29 September 2008

Harusnya Memberi Bukan Membebani

Pertandingan sepak bola tanpa kehadiran penonton atau suporter jelas terasa hambar. Suporter adalah elemen penting yang bisa membuat arena pertandingan menjadi lebih berwarna. Begitupula bagi pertandingan di Liga Indonesia. Pentas sepak bola paling akbar di Indonesia (Ligina) tersebut juga selalu haus akan kehadiran suporter. Tapi, Ligina terbilang beruntung. Sebab di setiap pertandingan, stadion tak pernah sepi peminat.

Beribu-ribu suporter senantiasa berduyun-duyun membanjiri stadion. Uniknya mereka tidak hanya datang untuk menonton. Tapi, para suporter selalu menikmati pertandingan dengan bertingkah atraktif di tribun. Entah itu menabuh tetabuhan yang menggugah semangat, bernyanyi, atau menari.

Pokoknya, aksi mereka membuat suasana pertandingan lebih indah.
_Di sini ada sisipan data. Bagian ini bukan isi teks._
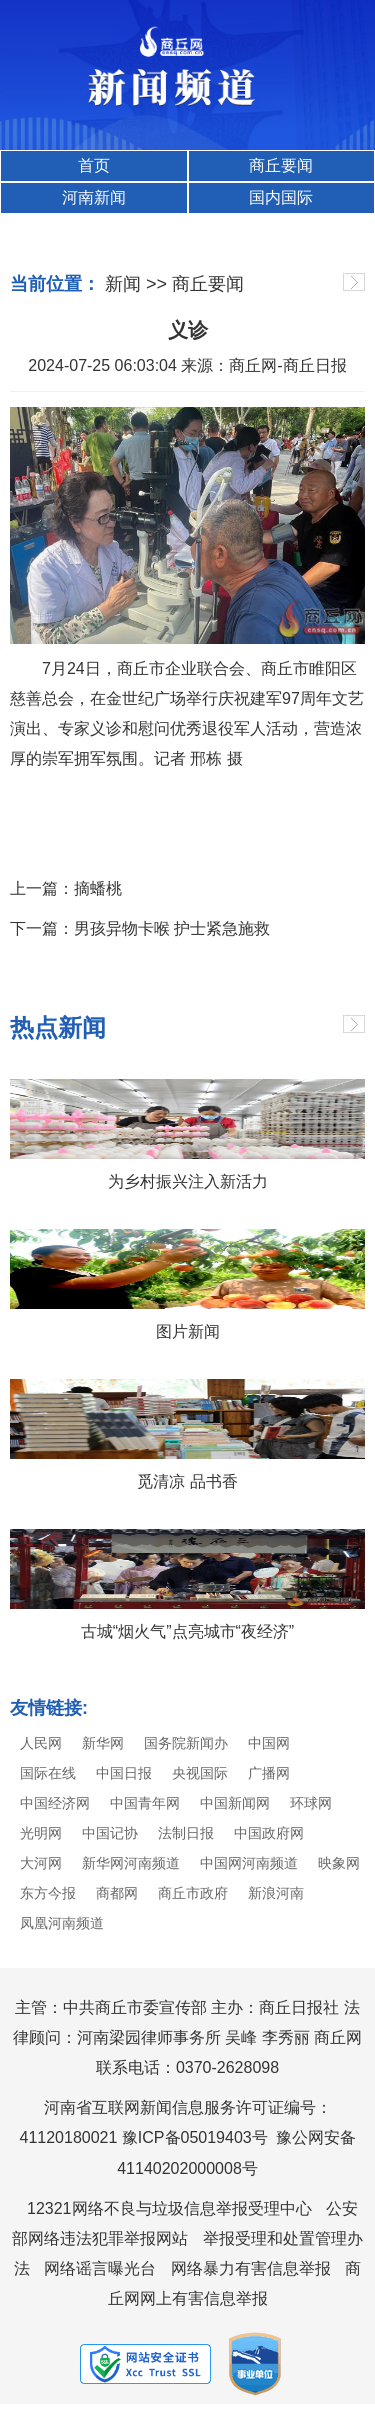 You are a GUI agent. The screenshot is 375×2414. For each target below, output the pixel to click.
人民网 (41, 1743)
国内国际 (281, 197)
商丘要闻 (281, 165)
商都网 (117, 1893)
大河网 (41, 1863)
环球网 (311, 1803)
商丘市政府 (193, 1893)
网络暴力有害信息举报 (251, 2268)
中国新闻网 (235, 1803)
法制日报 (186, 1833)
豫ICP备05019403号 (195, 2137)
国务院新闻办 (186, 1743)
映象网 (339, 1863)
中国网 (269, 1743)
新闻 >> (136, 284)
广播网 (269, 1773)
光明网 (41, 1833)
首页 (94, 165)
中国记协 (110, 1833)
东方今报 (48, 1893)
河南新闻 (94, 197)
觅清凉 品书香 (187, 1481)
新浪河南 (276, 1893)
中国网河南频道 (249, 1863)
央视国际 (200, 1773)
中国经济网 (55, 1803)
Aksi atraktif itu sendiri sudah mulai lahir diakhir 90-an. Munculnya Aremania-Suporter Arema Malang-dan Pasopati-suporter Persis Solo-sebagai pionernya. Sampai kini aksi mereka pun tetap bisa dinikmati hampir di seantero stadion di Indonesia.
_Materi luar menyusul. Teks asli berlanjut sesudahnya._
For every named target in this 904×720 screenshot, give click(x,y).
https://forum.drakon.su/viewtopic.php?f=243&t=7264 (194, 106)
Hanya saja, dewasa ini sebagian besar kelompok tersebut mulai tercerabut dari esensi sejatinya sebagai suporter. Memang kelompok suporter itu tetap atraktif di tribun. Tapi, keberadaan mereka saat ini justru tidak lagi menguntungkan bagi klub. Mereka justru menjadi beban berat bagi klub. Sebab, untuk masuk stadion mereka lebih sering ”ngemis” bantuan finansial dari klub.
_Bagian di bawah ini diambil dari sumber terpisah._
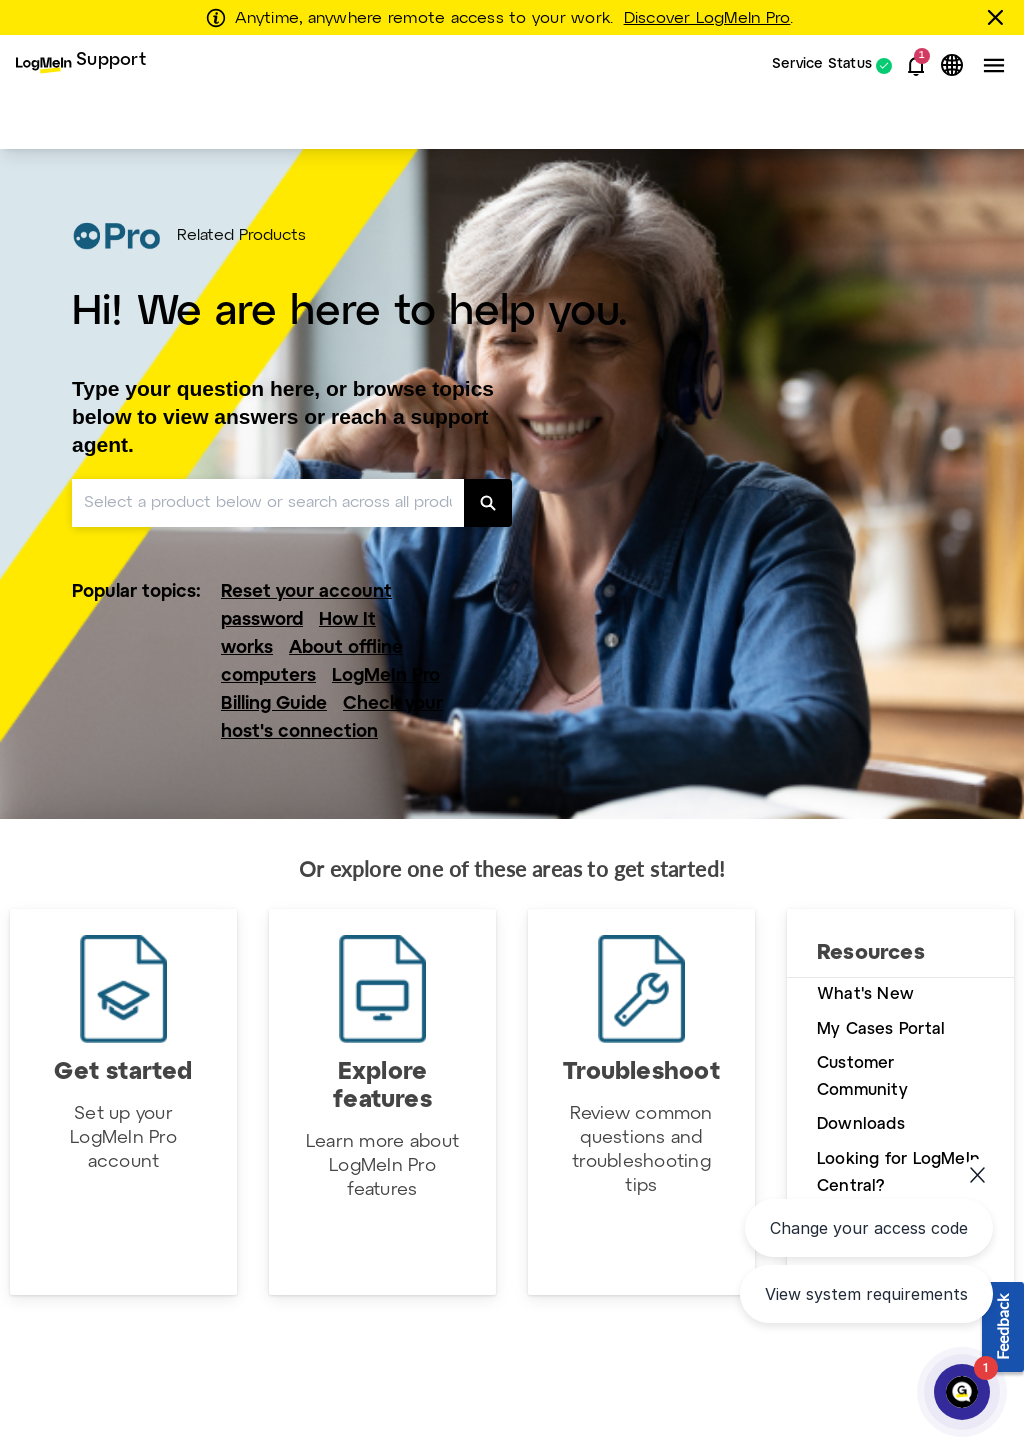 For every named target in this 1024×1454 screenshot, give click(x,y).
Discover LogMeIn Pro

”Dari pengamatan saya, untuk masuk stadion kelompok suporter lebih sering meminta keringanan harga tiket alias harganya dipotong,” papar salah seorang kawan dari Bandung. ”Mata rantai seperti itu (pemotongan tiket, red) yang ingin kami potong,” begitu penegasan yang selalu didengungkan manajemen Persebaya untuk mendongkrak peningkatan jumlah pemasukan.

Diakui atau tidak, kenyataan bahwa suporter tidak lagi dalam khitahnya dalam mensuport memang benar adanya. Apalagi, mereka sebenarnya bukan hanya selalu meminta potongan harga tiket. Ketika mereka mendampingi tim kesayangannya tur ke luar kandang, tidak jarang mereka malah menggunakan dana dari klub. Bukan dari kantongnya sendiri.

”Itu adalah persepsi yang keliru dan memalukan. Suporter itu harusnya memberi, bukannya malah meminta. Untuk ngurus tim, manajemen itu sudah berat. Suporter harusnya tidak menambah beban mereka,” keluh Mayor Haristanto, pendiri Pasopati.

Yang lebih menyedihkan lagi adalah ulah anarkis yang juga kerap mereka pertontonkan. Tidak sedikit para suporter itu terkadang berulah dengan melakukan teror berlebihan terhadap tim tamu maupun perangkat pertandingan. Baik itu melakukan pelemparan maupun pemukulan. Bahkan, tak jarang lebih dari itu.

Alhasil, klub akhirnya harus menanggung tindakan nakal tersebut karena Komisi Disiplin (Komdis) PSSI selalu menjatuhkan sanksi kepada klub akibat ulah anarkis suporter tersebut. Hukuman itu bisa berupa denda puluhan juta. Dan tidak sedikit yang harus dihukum menggelar partai usiran tanpa penonton. Kalau sudah begitu tentu klub lagi-lagi harus merogoh koceknya untuk membayar mahalnya tindakan anarkis para suportenya.

”Benang kusut ini harus segara diurai. Tonggak utama perubahan ada pada suporter itu sendiri. Mereka harus kembali ke esensi sejatinya suporter yang punya arti mensuport, memberi,” seru Mayor Haristanto.

Ungkapan Mayor tidak salah. Suporter memang harus independen. Sehingga mereka tidak membebani pembiayaan klub. Dengan independensinya, suporter juga nantinya bisa kembali melakukan kritik membangun kepada klub. Mereka bisa mensuport klub tidak hanya secara moral, tapi juga dari sisi finansial. Suport paling kecil yang bisa dilakukan tentu saja dengan membeli karcis masuk stadion. Bagaimana klub bisa tetap menjalankan roda kompetisi, kalau suporternya tidak ”memberi”, tapi justru membebani?